Skico also released a statement from Perry on Friday, when Skico’s second in command was traveling to attend to a personal matter, that reinforced the cooperative approach with the Aspen chamber.
“We are not contemplating or threatening (the Aspen chamber) with quitting. We believe that we can work with (it) towards the goal of leaving the U.S. chamber,” Perry said in a portion of the statement.
Skico plays a vital role in the Aspen chamber’s existence, paying $25,000 in membership dues to the chamber, making it the member that pays the most. Overall, the chamber has about 650 members that pay $540,000 in dues.
Even more important, Skico makes season ski passes available at a discounted rate for employees of businesses that belong to the chamber. Many people contend few businesses would join the chamber if the ski-pass discount wasn’t part of the deal.
President Debbie Braun of the Aspen chamber said she read Schendler’s
comments that Skico’s departure from the chamber over the issue was on the table, but she didn’t give the remarks much thought. She said Perry had stressed before that Skico would keep working on the issue.
“David (Perry) has said, ‘It’s not over, Debbie,'” Braun said. She said she never asked him specifically what he meant.
Braun noted that the local chamber’s position hasn’t been formally set despite the assumption of many observers. The executive committee of the board of directors voted in 2010 to remain in the U.S. chamber. Perry is a member of the executive committee and came out on the short end of a vote that year.
This year, the Aspen chamber surveyed its members on quitting the U.S. chamber but got very little interest, Braun noted. There were 68 respondents out of 589 surveys sent to members. Usually, more than 200 members respond to surveys on local issues, she said.

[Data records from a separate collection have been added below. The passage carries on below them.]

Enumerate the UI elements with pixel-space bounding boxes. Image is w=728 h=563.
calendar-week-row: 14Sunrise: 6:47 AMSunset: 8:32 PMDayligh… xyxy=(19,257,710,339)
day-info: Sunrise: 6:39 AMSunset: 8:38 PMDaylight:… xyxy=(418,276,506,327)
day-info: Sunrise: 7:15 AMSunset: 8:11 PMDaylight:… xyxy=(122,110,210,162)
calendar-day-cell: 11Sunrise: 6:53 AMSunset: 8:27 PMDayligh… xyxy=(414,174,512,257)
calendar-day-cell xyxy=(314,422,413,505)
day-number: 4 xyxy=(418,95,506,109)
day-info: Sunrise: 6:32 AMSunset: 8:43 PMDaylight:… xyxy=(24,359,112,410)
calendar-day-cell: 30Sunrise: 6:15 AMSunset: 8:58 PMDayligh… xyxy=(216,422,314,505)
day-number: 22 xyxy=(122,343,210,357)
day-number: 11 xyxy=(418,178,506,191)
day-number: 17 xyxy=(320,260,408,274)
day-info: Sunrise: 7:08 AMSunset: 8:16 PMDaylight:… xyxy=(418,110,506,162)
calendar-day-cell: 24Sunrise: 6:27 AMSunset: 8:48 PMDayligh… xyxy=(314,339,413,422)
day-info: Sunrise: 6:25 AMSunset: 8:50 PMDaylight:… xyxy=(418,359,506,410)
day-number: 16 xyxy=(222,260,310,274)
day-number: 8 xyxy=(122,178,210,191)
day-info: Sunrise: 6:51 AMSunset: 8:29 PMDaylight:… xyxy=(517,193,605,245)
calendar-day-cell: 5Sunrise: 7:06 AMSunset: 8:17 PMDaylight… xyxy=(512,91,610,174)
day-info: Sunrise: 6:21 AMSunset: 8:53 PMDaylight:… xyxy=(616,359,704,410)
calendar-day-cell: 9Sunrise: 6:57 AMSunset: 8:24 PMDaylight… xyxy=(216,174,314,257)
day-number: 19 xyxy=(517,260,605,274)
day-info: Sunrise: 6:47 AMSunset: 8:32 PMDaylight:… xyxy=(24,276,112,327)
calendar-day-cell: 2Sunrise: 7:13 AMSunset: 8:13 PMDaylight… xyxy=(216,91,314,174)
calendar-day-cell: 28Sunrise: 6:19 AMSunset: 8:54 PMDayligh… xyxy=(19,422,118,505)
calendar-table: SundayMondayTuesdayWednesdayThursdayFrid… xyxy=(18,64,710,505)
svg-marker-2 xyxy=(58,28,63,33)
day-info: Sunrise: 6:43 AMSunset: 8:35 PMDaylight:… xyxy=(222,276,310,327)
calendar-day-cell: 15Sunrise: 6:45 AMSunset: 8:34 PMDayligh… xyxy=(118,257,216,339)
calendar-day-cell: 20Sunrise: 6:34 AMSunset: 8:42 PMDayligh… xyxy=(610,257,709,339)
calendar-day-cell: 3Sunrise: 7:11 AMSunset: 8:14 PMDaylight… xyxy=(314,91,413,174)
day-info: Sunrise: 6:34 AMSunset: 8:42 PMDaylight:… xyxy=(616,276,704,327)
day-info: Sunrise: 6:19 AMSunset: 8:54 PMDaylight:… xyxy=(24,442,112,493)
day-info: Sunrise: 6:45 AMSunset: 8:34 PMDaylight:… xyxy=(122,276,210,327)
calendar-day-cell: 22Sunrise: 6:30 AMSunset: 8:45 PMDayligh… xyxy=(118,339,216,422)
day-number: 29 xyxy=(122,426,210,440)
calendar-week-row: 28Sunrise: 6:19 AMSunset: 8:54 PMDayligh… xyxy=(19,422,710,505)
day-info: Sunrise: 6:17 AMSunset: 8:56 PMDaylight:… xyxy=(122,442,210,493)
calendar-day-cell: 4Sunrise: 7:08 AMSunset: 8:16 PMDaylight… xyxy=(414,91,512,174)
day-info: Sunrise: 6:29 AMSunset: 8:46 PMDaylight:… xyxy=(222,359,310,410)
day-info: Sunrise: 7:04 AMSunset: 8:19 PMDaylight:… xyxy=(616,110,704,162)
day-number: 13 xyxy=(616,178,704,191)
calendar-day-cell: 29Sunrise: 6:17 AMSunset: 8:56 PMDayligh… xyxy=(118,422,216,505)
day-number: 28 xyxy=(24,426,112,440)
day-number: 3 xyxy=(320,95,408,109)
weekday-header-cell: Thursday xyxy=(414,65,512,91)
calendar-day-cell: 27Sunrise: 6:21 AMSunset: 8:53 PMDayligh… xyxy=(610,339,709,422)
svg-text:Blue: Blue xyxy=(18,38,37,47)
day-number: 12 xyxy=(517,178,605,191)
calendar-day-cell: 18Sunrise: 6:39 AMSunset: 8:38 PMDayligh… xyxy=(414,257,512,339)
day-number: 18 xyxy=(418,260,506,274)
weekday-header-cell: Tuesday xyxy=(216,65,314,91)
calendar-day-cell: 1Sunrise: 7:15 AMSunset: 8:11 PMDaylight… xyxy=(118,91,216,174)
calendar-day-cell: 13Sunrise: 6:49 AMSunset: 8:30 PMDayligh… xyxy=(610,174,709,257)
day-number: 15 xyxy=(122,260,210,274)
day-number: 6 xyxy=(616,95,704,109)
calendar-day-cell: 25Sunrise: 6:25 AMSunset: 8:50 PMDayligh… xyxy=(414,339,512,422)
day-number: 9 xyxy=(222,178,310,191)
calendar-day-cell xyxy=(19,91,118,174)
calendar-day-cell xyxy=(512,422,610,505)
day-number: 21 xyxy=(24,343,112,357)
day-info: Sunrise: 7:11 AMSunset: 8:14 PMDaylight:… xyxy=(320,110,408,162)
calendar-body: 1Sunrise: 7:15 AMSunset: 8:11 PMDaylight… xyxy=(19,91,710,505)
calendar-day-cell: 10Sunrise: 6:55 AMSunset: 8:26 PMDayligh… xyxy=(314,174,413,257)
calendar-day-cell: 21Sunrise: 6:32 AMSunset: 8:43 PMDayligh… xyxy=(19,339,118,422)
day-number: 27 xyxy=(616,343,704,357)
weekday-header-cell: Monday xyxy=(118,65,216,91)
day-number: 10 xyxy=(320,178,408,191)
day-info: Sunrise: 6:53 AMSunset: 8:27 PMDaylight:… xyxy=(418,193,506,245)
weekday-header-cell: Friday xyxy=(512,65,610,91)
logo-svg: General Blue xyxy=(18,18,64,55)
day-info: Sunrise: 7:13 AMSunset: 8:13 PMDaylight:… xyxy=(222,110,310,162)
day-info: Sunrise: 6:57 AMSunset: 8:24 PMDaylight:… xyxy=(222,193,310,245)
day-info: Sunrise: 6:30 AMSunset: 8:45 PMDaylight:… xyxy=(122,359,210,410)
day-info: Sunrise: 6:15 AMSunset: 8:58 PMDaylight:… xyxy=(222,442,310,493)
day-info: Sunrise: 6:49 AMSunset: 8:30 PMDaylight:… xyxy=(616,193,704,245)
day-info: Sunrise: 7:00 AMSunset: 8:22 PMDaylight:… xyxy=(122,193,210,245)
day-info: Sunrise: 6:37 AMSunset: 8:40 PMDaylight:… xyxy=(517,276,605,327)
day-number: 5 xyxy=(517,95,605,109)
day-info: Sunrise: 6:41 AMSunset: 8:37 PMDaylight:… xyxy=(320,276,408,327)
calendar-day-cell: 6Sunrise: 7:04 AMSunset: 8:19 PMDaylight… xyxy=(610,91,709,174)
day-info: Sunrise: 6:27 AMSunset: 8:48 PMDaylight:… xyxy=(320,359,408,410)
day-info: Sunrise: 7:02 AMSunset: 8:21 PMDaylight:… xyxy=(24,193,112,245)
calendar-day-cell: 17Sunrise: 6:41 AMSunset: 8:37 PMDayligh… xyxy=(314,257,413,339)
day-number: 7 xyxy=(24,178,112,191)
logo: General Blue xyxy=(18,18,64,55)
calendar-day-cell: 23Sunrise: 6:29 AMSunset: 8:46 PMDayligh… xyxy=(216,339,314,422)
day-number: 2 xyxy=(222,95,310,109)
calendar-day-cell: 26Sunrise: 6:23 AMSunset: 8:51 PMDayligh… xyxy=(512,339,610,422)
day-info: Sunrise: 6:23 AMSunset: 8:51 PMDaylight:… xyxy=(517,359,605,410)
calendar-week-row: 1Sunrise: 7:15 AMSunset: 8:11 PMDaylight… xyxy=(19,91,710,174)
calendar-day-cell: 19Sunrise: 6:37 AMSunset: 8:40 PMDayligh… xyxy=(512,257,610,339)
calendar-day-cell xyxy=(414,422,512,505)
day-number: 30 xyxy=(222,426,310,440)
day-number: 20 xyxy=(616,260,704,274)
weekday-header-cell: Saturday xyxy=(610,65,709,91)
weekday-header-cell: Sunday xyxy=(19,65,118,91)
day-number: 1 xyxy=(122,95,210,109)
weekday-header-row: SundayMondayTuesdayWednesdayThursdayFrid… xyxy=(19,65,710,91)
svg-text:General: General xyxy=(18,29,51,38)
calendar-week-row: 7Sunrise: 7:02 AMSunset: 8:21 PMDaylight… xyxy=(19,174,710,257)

Of respondents, 61 percent said they “strongly agree” that the Aspen chamber should remain in the U.S. chamber, and another 16 percent said they “somewhat agree.” The Aspen chamber’s board declined to take action on the issue at its Feb. 28 meeting but committed to considering the issue at its retreat in late April.
The board’s lack of action has inspired numerous letters to Aspen’s two newspapers imploring the local chamber to leave the U.S. chamber.
“We’re taking a few body blows right now. I wish we could be focusing on something
else,” Braun said. The local chamber needs to concentrate on getting visitors here throughout the rest of ski season and next summer, she said.
Braun, who cannot vote on the issue but must apply whatever policy her board adopts, said she can see both sides of the issue. She questions what long-term good it would do to end its U.S. chamber membership. Some Aspen chamber officials have argued it makes more sense to remain and work to change the U.S. chamber’s position.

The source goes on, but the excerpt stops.